Having more than one pitch has helped Self go longer, evidenced by his 46 pitches against Kentucky; he hit that threshold just three times in 31 appearances last season.
This is what he spent April building up to, away from the public eye.
The final three weeks of April and first week of May was not the first time Self was off the field: he did not pitch in the season-opening series at Southern Mississippi as he recovered from a minor offseason surgery on his shoulder.
"I was asking what the reason was, why, and (MSU interim coach Gary Henderson) said I have to work my strength back up, be able to throw with confidence and throw it where I want to," Self said. "To that moment, I hadn't gotten to that point, but then I showed him I can do it.
"I was so ready to get back on the mound, but I had to be patient. Everything from long toss, you're constantly working on the new pitches: flat grounds, bullpens. It kind of helps that I got that time off so I could work on some stuff I needed to work on."

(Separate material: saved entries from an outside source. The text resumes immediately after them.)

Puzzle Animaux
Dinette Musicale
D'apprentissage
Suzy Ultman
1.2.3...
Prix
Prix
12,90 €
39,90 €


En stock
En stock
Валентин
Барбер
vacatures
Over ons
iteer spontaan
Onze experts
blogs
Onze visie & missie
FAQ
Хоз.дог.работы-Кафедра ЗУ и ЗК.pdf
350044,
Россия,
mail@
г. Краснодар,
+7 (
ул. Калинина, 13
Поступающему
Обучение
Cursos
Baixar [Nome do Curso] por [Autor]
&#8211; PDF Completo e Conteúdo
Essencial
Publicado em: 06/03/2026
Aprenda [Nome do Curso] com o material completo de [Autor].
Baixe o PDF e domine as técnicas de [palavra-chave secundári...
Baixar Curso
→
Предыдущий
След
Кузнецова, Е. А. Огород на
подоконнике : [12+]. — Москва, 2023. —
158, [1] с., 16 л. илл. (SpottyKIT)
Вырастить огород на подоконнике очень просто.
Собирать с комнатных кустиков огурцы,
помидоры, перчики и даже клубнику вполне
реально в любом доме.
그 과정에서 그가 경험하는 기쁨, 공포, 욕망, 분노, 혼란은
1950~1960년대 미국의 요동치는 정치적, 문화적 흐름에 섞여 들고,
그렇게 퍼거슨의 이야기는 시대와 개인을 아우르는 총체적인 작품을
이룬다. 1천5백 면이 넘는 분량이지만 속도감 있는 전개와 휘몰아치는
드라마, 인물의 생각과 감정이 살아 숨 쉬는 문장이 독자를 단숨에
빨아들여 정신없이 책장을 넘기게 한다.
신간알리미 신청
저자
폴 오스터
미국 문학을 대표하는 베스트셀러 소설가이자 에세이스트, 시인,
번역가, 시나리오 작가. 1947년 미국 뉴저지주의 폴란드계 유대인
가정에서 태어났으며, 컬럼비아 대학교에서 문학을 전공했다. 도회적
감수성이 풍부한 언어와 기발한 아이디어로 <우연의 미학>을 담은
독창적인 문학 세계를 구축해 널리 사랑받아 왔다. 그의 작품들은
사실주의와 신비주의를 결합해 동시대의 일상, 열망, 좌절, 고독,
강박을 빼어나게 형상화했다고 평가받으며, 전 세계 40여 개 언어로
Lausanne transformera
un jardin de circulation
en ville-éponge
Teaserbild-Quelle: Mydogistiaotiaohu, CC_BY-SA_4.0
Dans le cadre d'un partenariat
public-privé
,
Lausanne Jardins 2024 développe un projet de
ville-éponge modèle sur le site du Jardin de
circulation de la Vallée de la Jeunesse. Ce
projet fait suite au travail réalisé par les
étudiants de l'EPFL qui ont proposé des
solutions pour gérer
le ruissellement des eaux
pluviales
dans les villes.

The result has made both new pitches effective, even on their own. Self didn't use his changeup in his outing against Florida, but had the slider working as a go-to pitch when ahead in the count; one of his three strikeouts in his Kentucky outing came on the changeup.
His cutter remains the same out pitch it always has been.
"All the confidence I had last year in it," Self said. "I'm able to switch sides with it."
Three appearances after the layoff, Self feels his strength as where it needs to be: he said he could have entered Saturday's game if asked and hopes to be asked to pitch on Tuesday.
After an experimental phase in the fall, after an offseason surgery, after a midseason layoff, Self gives his teammates the same boost he gave them as he entered games last season.
"I'm very proud of Riley: he's overcome a lot, obviously, and he's going out there all-out," right fielder Elijah MacNamee said. "We missed him, we very much need him."